BRADLEY: Yes. You know, I thought that was just such interesting theater to watch where Saddam Hussein tries to stand up to this judge and doesn't want to recognize him, says "I didn't appoint you. You don't have any authority." But in the end, he was forced to sit down and listen to this judge, who is the law in Iraq and that really has to be hard for him to stomach.

I mean the tussle that he had with the guards on the way out, "Take your hands off me," you know, sort of do you know who I am? You know and it's really like well do you know who I used to be?

KING: One other thing, this Sunday at least "60 Minutes" will have only one sponsor, Phillips Electronics. They're paying $2 million for the whole program less commercial breaks. What do you make of that?

BRADLEY: You know I think it's a great idea and I mean frankly I hope more companies will follow the lead of Phillips. I think it's a brilliant idea. From their point of view they're saying that we have a classy product and we'd like to show it on a -- to advertise it on a classy broadcast and we don't have to have as many commercials to tell you how good our product is.

And what that does for us as reporters there is it gives us more time to tell a story, I mean and it's a really -- it's really a wonderful opportunity, as you would know, to sit down and say, OK, I don't have 12 minutes. Hey, I've got 14 minutes here. It's amazing what you can do with two more minutes.

KING: You're not kidding. Ed, will the Jordan story, I would imagine, lead the show?

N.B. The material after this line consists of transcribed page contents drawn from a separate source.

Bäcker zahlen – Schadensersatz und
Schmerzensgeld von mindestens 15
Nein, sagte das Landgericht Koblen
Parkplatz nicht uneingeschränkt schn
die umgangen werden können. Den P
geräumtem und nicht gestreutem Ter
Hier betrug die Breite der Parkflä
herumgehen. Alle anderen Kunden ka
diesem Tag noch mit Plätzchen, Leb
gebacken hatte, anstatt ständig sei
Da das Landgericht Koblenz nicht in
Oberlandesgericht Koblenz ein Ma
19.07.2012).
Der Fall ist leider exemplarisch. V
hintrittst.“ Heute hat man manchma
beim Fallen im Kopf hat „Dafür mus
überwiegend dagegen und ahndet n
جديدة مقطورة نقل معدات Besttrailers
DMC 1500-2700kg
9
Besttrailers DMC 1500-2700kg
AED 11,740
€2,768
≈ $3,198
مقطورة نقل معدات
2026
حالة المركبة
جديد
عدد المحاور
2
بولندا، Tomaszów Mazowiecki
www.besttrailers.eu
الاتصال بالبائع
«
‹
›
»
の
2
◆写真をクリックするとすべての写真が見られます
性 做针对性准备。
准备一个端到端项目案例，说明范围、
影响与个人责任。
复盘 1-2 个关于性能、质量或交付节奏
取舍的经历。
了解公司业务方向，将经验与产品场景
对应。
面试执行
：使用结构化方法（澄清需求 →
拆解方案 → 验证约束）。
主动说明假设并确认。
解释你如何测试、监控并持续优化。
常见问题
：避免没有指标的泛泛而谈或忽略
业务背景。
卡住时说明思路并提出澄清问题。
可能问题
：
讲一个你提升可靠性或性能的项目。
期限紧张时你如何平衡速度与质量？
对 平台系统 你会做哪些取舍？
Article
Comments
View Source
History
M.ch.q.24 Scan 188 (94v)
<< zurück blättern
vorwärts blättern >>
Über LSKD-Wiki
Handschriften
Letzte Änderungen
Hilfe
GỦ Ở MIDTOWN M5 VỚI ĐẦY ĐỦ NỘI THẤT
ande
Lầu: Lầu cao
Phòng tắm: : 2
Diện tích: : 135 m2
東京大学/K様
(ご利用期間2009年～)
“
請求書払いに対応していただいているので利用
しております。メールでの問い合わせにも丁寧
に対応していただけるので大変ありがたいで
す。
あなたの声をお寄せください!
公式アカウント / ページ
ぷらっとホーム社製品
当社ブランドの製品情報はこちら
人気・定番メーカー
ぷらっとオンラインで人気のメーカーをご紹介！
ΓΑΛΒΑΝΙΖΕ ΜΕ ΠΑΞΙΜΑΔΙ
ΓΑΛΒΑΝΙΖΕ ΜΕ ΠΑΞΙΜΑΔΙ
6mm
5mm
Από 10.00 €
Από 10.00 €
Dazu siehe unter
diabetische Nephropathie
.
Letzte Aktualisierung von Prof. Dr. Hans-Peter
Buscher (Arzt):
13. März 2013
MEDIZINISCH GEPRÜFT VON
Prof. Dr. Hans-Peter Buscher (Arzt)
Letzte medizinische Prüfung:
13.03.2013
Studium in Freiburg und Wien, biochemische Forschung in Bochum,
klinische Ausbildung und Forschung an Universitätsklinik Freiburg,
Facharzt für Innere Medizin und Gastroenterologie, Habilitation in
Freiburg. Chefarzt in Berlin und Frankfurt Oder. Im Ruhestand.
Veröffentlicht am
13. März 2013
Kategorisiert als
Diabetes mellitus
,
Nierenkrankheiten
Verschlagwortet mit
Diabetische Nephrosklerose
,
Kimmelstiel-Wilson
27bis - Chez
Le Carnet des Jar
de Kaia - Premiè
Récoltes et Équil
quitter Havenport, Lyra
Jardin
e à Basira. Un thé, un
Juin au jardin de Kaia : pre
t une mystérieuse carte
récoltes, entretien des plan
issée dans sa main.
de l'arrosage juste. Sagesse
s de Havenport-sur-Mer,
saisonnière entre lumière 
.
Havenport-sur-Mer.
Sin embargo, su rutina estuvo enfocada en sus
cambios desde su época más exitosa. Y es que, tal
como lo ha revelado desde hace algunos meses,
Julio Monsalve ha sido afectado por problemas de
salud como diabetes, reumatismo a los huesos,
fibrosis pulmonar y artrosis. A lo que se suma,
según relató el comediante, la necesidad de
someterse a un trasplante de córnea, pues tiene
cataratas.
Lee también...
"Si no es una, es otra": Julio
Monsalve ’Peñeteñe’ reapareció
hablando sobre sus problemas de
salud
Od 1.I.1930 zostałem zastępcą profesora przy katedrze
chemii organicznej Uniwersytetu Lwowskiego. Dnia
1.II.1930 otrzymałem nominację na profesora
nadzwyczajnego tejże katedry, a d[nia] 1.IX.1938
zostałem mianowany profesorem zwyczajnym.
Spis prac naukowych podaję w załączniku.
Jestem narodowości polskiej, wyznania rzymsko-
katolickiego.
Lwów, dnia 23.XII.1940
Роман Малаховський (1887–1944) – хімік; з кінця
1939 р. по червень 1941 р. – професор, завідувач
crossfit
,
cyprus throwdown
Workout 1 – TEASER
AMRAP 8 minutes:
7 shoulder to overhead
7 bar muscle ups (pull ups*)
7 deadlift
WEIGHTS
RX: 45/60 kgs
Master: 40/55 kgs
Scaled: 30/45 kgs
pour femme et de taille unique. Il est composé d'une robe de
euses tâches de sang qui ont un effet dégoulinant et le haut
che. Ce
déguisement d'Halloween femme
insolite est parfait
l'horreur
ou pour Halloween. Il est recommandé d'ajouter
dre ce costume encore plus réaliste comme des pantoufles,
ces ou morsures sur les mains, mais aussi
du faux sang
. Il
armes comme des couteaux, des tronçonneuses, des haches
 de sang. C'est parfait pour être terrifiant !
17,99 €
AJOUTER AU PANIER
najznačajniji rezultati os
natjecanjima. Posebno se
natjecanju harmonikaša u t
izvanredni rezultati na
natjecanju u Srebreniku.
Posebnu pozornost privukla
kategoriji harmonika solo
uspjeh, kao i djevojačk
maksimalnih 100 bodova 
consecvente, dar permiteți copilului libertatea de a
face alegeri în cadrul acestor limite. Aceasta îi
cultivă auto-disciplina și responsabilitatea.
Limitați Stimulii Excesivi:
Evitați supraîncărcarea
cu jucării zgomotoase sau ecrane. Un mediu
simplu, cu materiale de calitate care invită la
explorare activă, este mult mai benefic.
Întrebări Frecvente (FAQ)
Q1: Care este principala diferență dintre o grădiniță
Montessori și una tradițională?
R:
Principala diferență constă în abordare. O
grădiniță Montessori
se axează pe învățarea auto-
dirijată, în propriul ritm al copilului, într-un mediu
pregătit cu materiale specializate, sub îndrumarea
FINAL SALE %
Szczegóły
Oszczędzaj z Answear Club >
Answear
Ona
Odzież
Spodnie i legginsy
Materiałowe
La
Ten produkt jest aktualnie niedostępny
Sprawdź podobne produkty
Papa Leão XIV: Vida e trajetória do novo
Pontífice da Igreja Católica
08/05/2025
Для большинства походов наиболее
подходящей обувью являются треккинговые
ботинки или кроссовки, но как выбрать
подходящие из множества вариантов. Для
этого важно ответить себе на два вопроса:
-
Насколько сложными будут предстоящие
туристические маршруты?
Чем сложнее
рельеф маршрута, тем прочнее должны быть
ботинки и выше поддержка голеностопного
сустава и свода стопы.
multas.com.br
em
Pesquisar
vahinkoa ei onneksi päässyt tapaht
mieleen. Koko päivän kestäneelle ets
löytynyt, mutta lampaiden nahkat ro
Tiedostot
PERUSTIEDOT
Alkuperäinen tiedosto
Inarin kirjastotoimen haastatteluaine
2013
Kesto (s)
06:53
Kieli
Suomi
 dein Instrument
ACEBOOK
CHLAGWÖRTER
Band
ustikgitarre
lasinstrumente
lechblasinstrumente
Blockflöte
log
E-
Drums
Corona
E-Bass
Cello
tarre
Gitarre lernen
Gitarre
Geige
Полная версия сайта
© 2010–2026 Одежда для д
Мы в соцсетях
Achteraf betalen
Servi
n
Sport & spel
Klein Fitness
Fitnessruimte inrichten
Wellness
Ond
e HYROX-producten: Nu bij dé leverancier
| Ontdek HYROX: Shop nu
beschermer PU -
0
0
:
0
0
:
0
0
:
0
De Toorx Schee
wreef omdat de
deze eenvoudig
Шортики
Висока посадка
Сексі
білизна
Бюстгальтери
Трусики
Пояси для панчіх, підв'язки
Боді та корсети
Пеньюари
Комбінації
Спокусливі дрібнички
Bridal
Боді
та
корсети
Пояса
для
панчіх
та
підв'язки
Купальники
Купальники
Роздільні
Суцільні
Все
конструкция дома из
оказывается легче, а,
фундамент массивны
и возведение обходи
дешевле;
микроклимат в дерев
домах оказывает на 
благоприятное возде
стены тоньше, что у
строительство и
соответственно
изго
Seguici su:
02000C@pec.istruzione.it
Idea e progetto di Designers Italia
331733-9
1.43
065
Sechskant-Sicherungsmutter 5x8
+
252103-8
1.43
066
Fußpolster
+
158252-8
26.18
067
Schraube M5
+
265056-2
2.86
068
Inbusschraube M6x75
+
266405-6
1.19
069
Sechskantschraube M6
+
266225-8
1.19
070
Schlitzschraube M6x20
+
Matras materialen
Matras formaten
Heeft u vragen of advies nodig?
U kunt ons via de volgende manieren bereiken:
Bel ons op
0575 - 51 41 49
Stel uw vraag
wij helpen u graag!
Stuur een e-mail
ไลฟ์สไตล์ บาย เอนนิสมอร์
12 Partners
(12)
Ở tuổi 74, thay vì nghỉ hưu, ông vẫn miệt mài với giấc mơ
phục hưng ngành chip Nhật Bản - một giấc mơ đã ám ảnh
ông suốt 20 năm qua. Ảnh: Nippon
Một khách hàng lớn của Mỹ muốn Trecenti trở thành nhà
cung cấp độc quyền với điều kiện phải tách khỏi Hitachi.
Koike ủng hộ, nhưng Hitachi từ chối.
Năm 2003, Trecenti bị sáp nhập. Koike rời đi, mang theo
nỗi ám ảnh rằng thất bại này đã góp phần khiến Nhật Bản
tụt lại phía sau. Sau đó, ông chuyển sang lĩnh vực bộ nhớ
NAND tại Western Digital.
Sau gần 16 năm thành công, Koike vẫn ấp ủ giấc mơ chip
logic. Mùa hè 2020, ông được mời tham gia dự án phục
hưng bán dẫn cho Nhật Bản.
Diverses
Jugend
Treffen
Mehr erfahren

BRADLEY: You know, I don't know what the lineup is. I think we will probably have a harder news story to lead the broadcast. As good as Jordan is, it could certainly be a lead story but, you know, Jeff Feager (ph) makes that decision. You know, he succeeded Don Hewitt and he's as good at making that decision as Don was what goes first.

KING: Always good seeing you, Ed. Stay in good health. You look great.

BRADLEY: Thank you, Larry.

KING: Ed Bradley, look for his interview on CBS "60 Minutes" Sunday night. He's earned 19 Emmys. His interview with Michael Jordan in advance of the publication of Michael's book "Driven from Within."

Charlize Theron is next, extraordinary actress, beautiful lady, South African and she's in a new movie called "North Country" that is incredible.

We'll be right back. (COMMERCIAL BREAK)

KING: Before we talk with Charlize Theron, let's get an update with Chad Myers. Chad are you saying that Wilma's going to hit Florida?

MYERS: I'm not, Larry. Because I now believe with some of these computer models that it could actually turn and go through the Florida Straits. I know that's The Hurricane Center's forecast, but I just want to put that out there because everybody's just panicked about this storm now.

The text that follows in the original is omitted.